(Bounding box prediction data)
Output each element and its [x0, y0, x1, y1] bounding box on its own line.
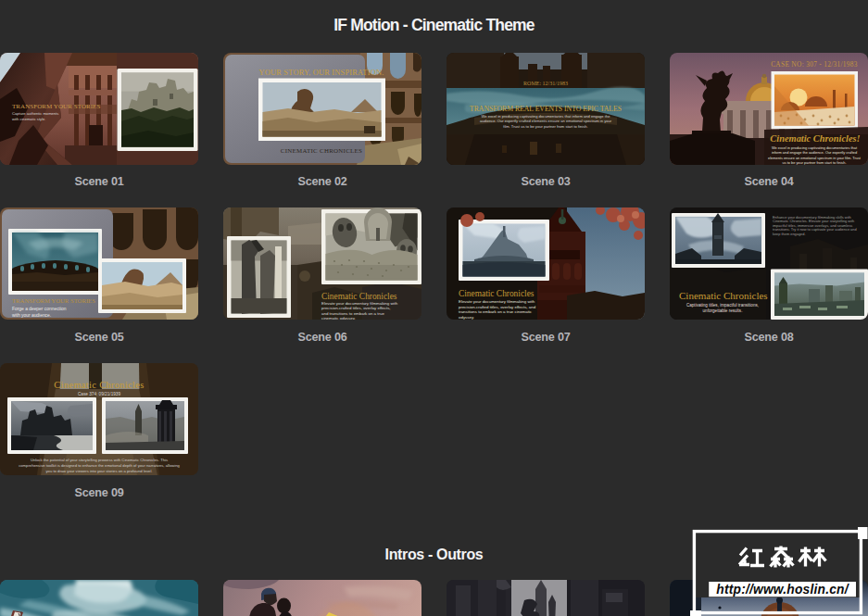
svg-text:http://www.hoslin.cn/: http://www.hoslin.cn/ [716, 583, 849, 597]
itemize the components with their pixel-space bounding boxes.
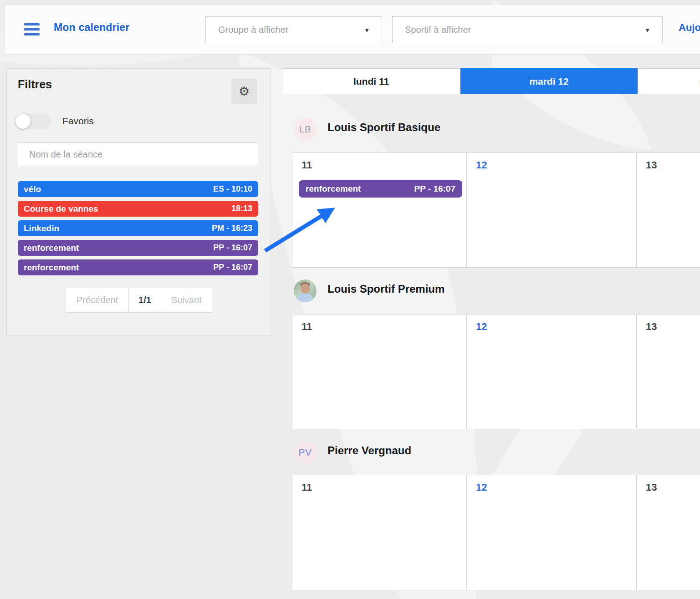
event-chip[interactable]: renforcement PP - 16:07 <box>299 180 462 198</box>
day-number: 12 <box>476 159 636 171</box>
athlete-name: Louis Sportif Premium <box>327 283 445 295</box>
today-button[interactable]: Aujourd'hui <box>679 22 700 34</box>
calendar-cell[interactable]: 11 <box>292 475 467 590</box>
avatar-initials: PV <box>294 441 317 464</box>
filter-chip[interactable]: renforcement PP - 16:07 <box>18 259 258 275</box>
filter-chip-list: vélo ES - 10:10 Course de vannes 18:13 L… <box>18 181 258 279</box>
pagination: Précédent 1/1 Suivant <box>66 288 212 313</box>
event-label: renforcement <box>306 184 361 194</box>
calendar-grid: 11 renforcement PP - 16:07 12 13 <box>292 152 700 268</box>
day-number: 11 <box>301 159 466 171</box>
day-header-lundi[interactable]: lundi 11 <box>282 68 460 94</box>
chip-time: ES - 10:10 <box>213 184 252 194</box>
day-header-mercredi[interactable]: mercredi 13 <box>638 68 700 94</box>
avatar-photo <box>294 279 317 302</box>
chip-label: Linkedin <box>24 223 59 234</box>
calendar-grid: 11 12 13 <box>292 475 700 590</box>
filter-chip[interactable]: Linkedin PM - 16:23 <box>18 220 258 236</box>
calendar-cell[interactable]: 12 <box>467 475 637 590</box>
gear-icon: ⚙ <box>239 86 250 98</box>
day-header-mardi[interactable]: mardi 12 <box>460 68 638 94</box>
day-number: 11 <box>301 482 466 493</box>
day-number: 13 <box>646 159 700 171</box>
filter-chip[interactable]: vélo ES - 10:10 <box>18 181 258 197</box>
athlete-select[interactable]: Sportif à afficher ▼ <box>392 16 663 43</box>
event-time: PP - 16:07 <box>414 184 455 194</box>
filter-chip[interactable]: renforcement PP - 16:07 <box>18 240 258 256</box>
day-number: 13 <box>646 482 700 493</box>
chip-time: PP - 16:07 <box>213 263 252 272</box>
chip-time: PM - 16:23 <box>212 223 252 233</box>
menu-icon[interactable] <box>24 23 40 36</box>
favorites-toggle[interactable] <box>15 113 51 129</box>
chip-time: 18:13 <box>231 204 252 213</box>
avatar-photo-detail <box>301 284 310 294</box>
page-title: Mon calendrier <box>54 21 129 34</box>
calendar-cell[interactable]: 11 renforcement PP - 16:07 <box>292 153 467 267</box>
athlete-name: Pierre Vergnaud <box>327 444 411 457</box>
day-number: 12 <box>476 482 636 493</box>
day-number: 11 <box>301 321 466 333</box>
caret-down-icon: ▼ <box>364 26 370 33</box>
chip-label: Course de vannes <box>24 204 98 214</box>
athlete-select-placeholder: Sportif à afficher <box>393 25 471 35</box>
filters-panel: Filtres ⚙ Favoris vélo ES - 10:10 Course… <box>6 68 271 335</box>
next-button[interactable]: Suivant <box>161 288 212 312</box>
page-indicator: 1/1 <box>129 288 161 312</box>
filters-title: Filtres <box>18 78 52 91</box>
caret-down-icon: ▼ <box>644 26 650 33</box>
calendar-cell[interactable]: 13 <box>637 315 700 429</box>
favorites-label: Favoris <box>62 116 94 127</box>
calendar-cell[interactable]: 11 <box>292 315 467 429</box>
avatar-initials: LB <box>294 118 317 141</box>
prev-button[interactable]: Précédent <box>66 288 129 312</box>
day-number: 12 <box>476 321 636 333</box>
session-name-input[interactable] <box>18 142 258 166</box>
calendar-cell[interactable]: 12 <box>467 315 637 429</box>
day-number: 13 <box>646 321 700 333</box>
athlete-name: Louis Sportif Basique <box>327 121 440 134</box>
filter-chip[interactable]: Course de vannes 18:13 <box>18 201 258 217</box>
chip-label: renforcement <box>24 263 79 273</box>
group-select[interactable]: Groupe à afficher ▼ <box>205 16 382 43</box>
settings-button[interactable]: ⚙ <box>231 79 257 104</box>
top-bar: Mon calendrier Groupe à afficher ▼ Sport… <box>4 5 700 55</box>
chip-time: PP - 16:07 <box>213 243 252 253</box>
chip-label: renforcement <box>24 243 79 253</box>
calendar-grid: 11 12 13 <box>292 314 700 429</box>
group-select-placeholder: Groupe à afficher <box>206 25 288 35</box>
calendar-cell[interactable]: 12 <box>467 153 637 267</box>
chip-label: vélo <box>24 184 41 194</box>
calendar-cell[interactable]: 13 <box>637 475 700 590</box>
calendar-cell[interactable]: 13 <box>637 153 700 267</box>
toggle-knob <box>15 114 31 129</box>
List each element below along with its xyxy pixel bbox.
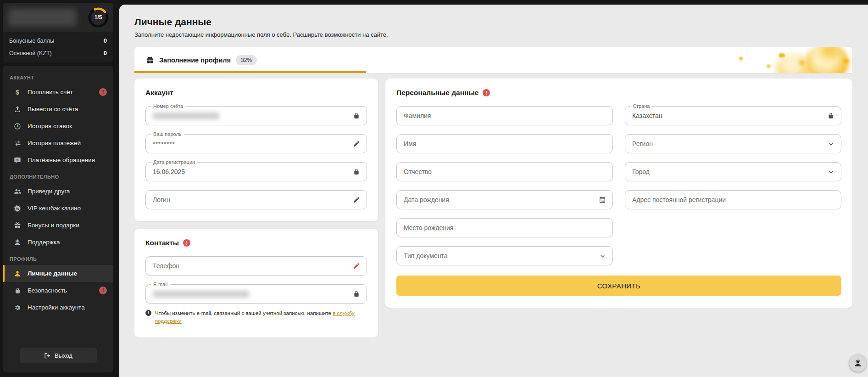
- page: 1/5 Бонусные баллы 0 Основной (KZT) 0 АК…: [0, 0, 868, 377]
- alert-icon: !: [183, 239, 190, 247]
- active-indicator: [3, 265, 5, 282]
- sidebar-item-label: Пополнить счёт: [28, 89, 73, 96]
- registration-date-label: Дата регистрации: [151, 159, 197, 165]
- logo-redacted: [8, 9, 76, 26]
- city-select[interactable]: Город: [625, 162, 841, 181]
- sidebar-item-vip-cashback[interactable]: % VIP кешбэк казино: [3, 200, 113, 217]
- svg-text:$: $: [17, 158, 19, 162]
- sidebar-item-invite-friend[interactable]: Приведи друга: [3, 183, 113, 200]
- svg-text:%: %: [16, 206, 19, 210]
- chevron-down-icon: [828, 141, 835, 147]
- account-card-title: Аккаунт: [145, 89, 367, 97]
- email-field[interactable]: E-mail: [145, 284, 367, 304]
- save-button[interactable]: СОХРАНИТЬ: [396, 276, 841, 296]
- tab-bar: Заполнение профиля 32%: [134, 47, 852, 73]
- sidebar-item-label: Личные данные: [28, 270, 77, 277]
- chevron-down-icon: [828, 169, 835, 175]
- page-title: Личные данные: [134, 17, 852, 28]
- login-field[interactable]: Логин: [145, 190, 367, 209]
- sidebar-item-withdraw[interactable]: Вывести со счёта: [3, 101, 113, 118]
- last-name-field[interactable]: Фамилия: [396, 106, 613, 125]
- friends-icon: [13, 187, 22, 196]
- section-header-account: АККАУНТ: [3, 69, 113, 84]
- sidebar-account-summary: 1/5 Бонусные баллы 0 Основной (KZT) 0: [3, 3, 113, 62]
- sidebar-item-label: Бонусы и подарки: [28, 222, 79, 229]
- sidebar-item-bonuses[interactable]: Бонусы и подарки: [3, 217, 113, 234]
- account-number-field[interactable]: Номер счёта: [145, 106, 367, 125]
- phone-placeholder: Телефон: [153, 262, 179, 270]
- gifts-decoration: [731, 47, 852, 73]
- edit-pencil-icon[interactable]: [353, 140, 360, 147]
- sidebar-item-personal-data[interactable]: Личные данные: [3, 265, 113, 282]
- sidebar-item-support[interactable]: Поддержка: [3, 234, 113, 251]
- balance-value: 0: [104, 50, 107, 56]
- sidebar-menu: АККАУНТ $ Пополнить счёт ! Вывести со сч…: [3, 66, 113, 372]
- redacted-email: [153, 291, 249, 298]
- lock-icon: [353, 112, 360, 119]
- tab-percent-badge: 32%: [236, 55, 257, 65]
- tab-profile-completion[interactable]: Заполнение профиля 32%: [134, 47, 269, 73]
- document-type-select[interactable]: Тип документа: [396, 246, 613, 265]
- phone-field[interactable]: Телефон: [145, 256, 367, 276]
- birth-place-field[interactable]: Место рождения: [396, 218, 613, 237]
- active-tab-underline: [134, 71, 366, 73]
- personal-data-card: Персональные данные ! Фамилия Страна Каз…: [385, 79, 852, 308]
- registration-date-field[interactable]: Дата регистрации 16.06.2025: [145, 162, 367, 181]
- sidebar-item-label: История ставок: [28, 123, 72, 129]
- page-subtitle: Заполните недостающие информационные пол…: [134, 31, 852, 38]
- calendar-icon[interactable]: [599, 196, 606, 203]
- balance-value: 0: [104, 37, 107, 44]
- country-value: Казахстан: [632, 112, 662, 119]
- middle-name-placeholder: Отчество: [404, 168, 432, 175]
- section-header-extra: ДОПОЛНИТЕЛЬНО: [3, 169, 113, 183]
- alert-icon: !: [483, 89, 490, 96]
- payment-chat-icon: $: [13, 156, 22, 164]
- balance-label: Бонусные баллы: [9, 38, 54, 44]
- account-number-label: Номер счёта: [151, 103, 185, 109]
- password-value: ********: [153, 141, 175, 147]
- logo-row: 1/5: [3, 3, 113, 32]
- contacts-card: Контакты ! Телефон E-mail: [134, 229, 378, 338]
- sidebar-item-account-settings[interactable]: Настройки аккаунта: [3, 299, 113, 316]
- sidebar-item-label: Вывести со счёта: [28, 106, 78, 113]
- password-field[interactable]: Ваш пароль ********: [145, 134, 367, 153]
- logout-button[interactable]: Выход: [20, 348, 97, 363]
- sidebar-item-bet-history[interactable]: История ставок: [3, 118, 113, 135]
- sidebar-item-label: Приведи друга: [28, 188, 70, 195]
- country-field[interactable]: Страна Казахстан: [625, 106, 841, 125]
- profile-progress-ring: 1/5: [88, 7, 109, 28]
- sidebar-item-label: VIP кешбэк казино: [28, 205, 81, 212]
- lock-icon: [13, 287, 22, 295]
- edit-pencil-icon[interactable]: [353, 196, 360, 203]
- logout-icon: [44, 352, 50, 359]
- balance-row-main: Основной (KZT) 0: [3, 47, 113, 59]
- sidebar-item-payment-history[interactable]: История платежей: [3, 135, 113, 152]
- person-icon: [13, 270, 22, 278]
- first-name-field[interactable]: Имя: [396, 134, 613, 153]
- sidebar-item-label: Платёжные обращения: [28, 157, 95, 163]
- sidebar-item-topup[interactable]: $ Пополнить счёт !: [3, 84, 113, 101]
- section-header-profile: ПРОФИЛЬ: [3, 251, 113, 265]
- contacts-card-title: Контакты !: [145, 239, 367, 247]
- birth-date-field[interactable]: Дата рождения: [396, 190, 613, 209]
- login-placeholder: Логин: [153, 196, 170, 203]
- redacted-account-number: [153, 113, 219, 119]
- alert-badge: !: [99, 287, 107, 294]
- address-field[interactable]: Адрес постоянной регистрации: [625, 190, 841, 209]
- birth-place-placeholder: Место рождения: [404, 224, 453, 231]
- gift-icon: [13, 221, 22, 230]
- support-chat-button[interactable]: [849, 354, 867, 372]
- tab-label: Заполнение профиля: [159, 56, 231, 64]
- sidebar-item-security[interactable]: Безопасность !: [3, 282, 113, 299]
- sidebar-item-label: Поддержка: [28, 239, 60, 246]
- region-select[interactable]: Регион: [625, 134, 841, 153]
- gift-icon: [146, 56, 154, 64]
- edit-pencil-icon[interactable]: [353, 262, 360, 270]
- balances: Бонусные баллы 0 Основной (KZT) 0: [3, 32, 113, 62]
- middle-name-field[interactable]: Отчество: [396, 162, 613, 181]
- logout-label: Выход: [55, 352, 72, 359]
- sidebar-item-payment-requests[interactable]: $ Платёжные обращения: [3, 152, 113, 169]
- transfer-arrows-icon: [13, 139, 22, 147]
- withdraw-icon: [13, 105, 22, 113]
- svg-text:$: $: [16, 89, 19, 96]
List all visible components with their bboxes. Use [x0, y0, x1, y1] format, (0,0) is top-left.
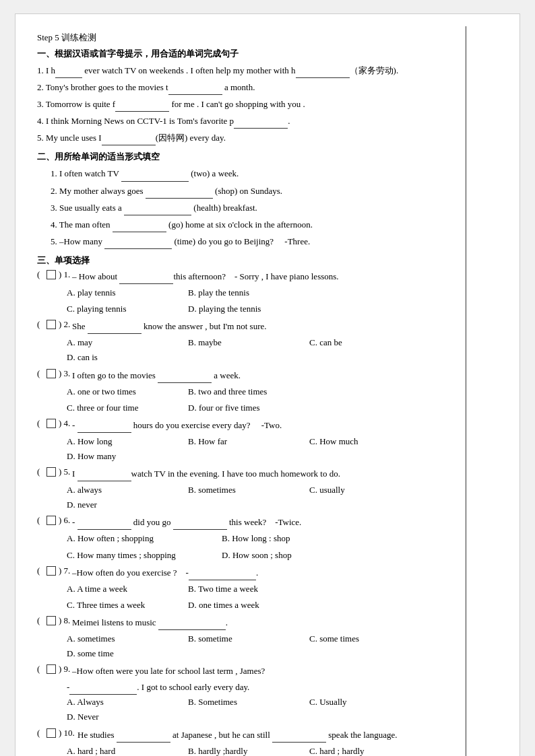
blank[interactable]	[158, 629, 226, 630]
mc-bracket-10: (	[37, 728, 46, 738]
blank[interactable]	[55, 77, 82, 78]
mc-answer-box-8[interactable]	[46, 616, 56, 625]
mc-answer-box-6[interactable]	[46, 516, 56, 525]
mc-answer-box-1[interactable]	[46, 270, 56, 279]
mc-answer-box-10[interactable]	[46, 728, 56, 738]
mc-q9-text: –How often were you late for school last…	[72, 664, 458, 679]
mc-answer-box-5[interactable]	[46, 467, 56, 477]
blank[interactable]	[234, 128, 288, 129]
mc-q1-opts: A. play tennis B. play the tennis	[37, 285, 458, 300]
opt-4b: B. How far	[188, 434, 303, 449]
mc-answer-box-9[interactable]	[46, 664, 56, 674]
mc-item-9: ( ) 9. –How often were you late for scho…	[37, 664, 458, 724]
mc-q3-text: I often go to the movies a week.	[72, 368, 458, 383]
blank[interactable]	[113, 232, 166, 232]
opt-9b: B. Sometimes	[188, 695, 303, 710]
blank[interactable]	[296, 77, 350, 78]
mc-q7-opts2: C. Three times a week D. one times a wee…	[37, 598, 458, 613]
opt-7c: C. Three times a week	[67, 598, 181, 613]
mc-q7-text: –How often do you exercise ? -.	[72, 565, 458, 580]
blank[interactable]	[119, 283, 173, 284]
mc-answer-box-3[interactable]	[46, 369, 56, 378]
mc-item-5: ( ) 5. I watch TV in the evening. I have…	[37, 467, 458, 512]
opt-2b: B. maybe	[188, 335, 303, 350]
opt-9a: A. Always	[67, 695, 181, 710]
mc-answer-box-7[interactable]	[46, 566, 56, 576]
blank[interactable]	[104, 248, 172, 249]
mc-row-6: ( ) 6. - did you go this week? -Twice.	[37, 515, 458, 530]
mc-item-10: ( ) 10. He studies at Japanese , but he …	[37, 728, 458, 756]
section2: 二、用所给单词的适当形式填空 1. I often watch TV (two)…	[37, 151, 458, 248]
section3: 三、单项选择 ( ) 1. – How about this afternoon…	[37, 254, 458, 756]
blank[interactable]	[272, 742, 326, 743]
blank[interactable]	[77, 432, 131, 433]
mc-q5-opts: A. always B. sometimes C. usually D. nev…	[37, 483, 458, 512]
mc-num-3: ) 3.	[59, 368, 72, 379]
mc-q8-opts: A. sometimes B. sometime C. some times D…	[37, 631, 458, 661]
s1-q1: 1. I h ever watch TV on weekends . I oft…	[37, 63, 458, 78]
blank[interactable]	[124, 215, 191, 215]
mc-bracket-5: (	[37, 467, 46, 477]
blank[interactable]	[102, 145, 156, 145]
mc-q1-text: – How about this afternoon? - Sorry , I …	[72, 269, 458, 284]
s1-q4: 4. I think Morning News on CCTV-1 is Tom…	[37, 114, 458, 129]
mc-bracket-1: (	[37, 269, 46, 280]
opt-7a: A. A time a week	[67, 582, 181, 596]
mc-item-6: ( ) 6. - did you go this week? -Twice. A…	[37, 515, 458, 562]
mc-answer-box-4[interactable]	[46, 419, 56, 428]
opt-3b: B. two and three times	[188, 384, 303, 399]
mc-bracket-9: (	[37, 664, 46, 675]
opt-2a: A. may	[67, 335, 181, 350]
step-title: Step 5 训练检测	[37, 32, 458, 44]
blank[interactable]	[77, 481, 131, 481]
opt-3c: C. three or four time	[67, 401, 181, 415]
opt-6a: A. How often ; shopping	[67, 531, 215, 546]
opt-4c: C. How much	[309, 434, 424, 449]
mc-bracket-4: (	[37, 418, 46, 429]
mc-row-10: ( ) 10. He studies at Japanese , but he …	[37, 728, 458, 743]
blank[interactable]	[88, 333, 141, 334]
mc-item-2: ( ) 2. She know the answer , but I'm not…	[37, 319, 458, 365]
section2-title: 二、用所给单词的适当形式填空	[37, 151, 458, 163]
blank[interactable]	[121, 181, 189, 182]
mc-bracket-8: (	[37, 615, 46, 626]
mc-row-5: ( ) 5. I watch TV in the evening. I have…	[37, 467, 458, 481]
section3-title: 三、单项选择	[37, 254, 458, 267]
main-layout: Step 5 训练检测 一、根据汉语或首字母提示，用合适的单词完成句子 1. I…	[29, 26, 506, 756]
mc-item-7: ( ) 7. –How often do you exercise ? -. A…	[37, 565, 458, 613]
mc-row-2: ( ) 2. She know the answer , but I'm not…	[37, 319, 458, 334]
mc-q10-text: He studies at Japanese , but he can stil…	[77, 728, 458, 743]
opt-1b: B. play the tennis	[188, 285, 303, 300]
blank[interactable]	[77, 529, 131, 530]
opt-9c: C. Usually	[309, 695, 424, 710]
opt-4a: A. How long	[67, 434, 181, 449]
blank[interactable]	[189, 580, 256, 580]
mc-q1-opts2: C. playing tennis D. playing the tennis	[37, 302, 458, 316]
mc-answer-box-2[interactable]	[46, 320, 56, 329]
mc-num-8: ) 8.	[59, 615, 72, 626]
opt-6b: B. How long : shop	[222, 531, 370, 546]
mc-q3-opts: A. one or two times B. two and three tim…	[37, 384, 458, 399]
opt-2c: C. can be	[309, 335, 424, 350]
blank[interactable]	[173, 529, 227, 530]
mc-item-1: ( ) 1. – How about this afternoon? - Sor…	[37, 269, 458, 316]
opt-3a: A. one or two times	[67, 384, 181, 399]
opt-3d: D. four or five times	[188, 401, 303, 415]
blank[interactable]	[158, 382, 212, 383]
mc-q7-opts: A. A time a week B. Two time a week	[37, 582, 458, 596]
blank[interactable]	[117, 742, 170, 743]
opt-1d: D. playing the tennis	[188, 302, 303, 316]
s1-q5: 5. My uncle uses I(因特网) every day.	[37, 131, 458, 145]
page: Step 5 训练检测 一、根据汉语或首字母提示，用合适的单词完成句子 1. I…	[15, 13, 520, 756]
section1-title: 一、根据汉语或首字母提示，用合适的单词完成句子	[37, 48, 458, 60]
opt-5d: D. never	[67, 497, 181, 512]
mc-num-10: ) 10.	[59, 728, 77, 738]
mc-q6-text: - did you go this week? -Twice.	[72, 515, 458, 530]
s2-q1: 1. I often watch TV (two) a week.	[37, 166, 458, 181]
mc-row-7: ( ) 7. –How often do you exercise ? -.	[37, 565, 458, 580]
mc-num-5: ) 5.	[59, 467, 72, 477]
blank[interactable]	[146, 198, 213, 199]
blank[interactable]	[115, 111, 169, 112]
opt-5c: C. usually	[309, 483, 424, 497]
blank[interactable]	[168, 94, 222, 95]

## Your objective:
Each line that includes the string "bracket" should be copied from the data.

## Solution to this exercise:
mc-bracket-10: (	[37, 728, 46, 738]
mc-bracket-5: (	[37, 467, 46, 477]
mc-bracket-1: (	[37, 269, 46, 280]
mc-bracket-9: (	[37, 664, 46, 675]
mc-bracket-4: (	[37, 418, 46, 429]
mc-bracket-8: (	[37, 615, 46, 626]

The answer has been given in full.